O primeiro-ministro anunciou, esta sexta-feira, no Parlamento, a liberalização das farmácias, que assim deixará de ser um exclusivo dos licenciados em farmácia.
«Termina assim um regime de condicionamento reconhecidamente anacrónico e que perdurou tempo demais», explicou José Sócrates, durante o debate mensal na Assembleia da República.
Para o chefe do Governo, o facto de só os farmacêuticos poderem ser donos das farmácias seria equivalente a «dizer que só os médicos é que deveriam ser donos de clínicas, que jornalistas é que deveriam ser proprietários de jornais, que cineastas é que deviam ser proprietários de cinemas e que professores é que deveriam ser donos de escolas».

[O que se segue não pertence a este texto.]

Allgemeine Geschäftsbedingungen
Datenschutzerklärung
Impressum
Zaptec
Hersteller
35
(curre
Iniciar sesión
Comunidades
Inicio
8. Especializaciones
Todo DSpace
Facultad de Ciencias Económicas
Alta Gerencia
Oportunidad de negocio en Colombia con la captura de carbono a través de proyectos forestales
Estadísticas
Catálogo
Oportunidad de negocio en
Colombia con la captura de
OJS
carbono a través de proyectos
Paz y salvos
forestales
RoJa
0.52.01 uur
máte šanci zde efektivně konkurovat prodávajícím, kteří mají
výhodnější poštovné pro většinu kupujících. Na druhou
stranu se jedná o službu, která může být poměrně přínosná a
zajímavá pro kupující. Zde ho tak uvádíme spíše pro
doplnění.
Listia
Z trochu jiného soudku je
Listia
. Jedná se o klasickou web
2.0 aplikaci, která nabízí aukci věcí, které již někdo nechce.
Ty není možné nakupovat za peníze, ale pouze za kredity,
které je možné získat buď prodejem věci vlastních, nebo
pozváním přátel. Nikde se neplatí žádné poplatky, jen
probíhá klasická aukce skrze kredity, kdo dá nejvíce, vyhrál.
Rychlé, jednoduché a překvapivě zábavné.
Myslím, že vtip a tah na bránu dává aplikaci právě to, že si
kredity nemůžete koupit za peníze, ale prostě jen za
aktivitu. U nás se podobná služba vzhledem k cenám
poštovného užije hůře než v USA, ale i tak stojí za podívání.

Apesar de ser preconizar a liberalização das farmácias, Sócrates advogou que esta vai ser «acompanhada de regras muito exigentes para evitar situações eticamente menos claras».
Estas regras vão incluir um regime de incompatibilidades alargado e reforçado, já previsto na lei, «de modo a impedir que possam proprietários de farmácias os próprios prescritores de medicamentos, bem como empresas da indústria farmacêutica ou de distribuição grossista de medicamento».
José Sócrates aludiu ainda a um «limite da concentração da propriedade das farmácias de forma a que nenhuma pessoa ou entidade possa deter, directa ou indirectamente, mais de quatro farmácias».
No debate mensal, o primeiro-ministro afirmou ainda que vão ser instaladas novas farmácias de venda ao público, concessionadas no interior de hospitais públicos e que estas funcionarão todos os dias e em regime de abertura permanente.
«Desta forma, será possível aviar a receita médica nos próprios hospitais e a qualquer hora e em qualquer dia do ano», explicou.
Vai ser autorizada também a criação de 300 novas farmácias, alterando-se as limitações actualmente existentes, passando a distância mínima entre estas de 500 para 350 metros e a capitação mínima de habitantes de quatro mil para 3500.
«Passará a ser possível instalar farmácias em qualquer local, independentemente da capitação, desde que não exista nenhuma farmácia no raio de dois quilómetros.
Sócrates falou ainda na possibilidade, em condições ainda a regulamentar, da venda de certos medicamentos através da Internet, «sem que os consumidores precisem de sair de casa».